§ **Provided data**
------------------------
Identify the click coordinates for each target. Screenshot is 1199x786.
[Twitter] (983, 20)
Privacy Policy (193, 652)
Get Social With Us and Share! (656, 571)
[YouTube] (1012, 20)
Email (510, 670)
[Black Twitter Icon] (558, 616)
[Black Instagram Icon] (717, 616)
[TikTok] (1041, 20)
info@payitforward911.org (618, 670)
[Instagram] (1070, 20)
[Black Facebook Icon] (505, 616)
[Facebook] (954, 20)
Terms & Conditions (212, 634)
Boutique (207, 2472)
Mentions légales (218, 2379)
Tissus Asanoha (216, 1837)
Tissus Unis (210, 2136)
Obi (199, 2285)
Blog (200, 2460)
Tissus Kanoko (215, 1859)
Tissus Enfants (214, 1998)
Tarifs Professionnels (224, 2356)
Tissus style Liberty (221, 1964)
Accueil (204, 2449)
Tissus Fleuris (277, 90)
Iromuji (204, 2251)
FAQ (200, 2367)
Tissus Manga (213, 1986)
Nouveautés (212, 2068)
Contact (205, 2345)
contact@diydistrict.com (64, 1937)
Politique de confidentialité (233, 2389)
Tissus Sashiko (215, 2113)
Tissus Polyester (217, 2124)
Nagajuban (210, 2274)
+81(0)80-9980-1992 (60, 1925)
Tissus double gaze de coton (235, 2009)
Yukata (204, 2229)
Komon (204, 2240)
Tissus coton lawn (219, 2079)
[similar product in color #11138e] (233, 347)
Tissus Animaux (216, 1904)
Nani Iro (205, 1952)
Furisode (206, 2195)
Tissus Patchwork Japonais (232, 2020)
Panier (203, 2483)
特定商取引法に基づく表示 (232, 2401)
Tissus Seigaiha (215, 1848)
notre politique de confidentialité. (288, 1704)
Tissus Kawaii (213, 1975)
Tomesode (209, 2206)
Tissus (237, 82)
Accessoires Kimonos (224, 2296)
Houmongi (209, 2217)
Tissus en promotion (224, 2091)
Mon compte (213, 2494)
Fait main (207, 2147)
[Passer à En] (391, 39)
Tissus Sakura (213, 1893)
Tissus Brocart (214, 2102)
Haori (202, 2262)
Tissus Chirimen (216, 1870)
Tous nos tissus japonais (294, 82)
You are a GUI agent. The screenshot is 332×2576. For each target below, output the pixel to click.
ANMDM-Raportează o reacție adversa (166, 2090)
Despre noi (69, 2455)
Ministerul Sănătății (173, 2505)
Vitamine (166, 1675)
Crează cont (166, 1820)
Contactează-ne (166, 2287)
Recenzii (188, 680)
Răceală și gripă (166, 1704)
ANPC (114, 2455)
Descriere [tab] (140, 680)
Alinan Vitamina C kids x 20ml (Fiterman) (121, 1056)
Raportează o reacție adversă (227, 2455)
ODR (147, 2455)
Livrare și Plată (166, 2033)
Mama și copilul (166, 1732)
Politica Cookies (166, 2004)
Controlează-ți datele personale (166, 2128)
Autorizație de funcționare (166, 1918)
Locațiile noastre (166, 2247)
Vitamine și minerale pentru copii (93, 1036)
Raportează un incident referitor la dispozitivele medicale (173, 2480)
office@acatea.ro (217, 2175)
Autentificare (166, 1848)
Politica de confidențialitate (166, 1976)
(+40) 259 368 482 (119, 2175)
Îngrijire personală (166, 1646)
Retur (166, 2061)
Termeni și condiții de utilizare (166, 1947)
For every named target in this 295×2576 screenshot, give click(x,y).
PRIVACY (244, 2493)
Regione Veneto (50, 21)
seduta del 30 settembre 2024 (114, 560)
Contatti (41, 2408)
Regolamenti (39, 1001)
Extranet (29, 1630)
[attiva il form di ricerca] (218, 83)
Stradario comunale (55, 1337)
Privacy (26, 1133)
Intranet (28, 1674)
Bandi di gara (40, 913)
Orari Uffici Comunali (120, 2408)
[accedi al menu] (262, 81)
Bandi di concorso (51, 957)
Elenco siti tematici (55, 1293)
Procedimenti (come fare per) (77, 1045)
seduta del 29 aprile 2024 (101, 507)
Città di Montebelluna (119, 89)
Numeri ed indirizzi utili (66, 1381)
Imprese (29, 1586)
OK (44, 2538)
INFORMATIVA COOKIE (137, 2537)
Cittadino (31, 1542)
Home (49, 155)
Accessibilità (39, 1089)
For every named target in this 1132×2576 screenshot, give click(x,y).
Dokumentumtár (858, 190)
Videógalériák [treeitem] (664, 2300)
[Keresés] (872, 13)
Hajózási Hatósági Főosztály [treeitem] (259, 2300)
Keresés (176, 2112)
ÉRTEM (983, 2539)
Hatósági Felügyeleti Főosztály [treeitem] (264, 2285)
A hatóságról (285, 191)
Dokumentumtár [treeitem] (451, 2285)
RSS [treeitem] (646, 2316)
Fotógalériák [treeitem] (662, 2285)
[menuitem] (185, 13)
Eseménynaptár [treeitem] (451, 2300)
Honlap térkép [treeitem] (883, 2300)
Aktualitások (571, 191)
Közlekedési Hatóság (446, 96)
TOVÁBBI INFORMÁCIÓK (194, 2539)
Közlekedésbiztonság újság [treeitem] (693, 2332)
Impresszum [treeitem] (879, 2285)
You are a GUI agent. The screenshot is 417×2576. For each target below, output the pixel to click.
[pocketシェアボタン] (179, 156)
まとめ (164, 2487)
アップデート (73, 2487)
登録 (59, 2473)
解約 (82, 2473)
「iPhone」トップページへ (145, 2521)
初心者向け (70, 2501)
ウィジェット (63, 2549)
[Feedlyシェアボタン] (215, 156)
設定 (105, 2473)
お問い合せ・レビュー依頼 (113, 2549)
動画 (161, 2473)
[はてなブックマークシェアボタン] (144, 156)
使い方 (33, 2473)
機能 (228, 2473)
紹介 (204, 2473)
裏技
------------------------
§ **Work instructions**
Find the line with "Fotógalériák [treeitem] (662, 2285)" in the data above. Restate it and all later lines word for word, ending with the last line.

§ **Response to this exercise**
Fotógalériák [treeitem] (662, 2285)
[menuitem] (185, 13)
Eseménynaptár [treeitem] (451, 2300)
Honlap térkép [treeitem] (883, 2300)
Aktualitások (571, 191)
Közlekedési Hatóság (446, 96)
TOVÁBBI INFORMÁCIÓK (194, 2539)
Közlekedésbiztonság újság [treeitem] (693, 2332)
Impresszum [treeitem] (879, 2285)
You are a GUI agent. The screenshot is 417×2576. For each target below, output the pixel to click.
[pocketシェアボタン] (179, 156)
まとめ (164, 2487)
アップデート (73, 2487)
登録 (59, 2473)
解約 (82, 2473)
「iPhone」トップページへ (145, 2521)
初心者向け (70, 2501)
ウィジェット (63, 2549)
[Feedlyシェアボタン] (215, 156)
設定 (105, 2473)
お問い合せ・レビュー依頼 (113, 2549)
動画 (161, 2473)
[はてなブックマークシェアボタン] (144, 156)
使い方 (33, 2473)
機能 (228, 2473)
紹介 (204, 2473)
裏技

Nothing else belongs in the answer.